2 microseconds is less than 10 microseconds, so the interrupt service routine will return sometime in the middle of reading the header for the next sector. We can conclude that this is too late for no interleaving, so it will have to skip one sector. This implies that 2-way interleaving will work.
5 did well here, taking into account correct inferences from wrong answers in part b. 6 gave odd answers, sometimes with complex and inexplicable arithmetic to back them up.
d) Given the number of sectors per track, what interleaving factor will be likely to be used? (0.5 points)
The interleaving factor should not have any common factors with the number of sectors per track, so we must go up from 2-way to 3-way, using every third sector.
6 did well here, working from the answer they gave to part c. 5 did poorly, with many either giving wild numbers or giving numbers that had common factors with 100 (10-way interleaving anyone?).

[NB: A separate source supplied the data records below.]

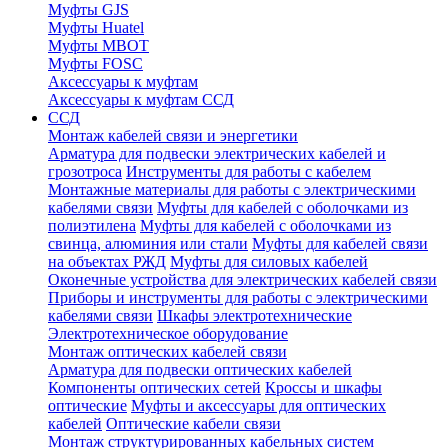
Муфты GJS
Муфты Huatel
Муфты МВОТ
Муфты FOSC
Аксессуары к муфтам
Аксессуары к муфтам ССД
ССД
Монтаж кабелей связи и энергетики
Арматура для подвески электрических кабелей и
грозотроса
Инструменты для работы с кабелем
Монтажные материалы для работы с электрическими
кабелями связи
Муфты для кабелей с оболочками из
полиэтилена
Муфты для кабелей с оболочками из
свинца, алюминия или стали
Муфты для кабелей связи
на объектах РЖД
Муфты для силовых кабелей
Оконечные устройства для электрических кабелей связи
Приборы и инструменты для работы с электрическими
кабелями связи
Шкафы электротехнические
Электротехническое оборудование
Монтаж оптических кабелей связи
Арматура для подвески оптических кабелей
Компоненты оптических сетей
Кроссы и шкафы
оптические
Муфты и аксессуары для оптических
кабелей
Оптические кабели связи
Монтаж структурированных кабельных систем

a) What information would you need to add to a classical UNIX i-node to allow the tail of a file to be packed together with other file tails in a single disk sector? (0.5 points)
The i-node would clearly need to contain the offset into the sector holding the tail of the tail.
It would make sense to put the sector number of the tail sector in the i-node, treating the tail of the file specially instead of having this sector number stored deep in some index node.
There is no need for the size of the tail, since we just need to take the file size mod the sector size to find the tail size.
One did well here, 2 got a bit over half credit for the offset into the tail sector of the tail data, and 3 got a bit under half credit for making a special case of the sector number of the sector holding the tail.
b) What file operations would be significantly slower with this scheme? (0.5 points)
Reading the tail of a file and writing the tail of a file will be slower. Reading or writing other sectors of the file should be no different than before.
4 said read and write were slower; this was worth under half credit. 3 emphasized something about the tail, earning over half credit, but nobody did really well here.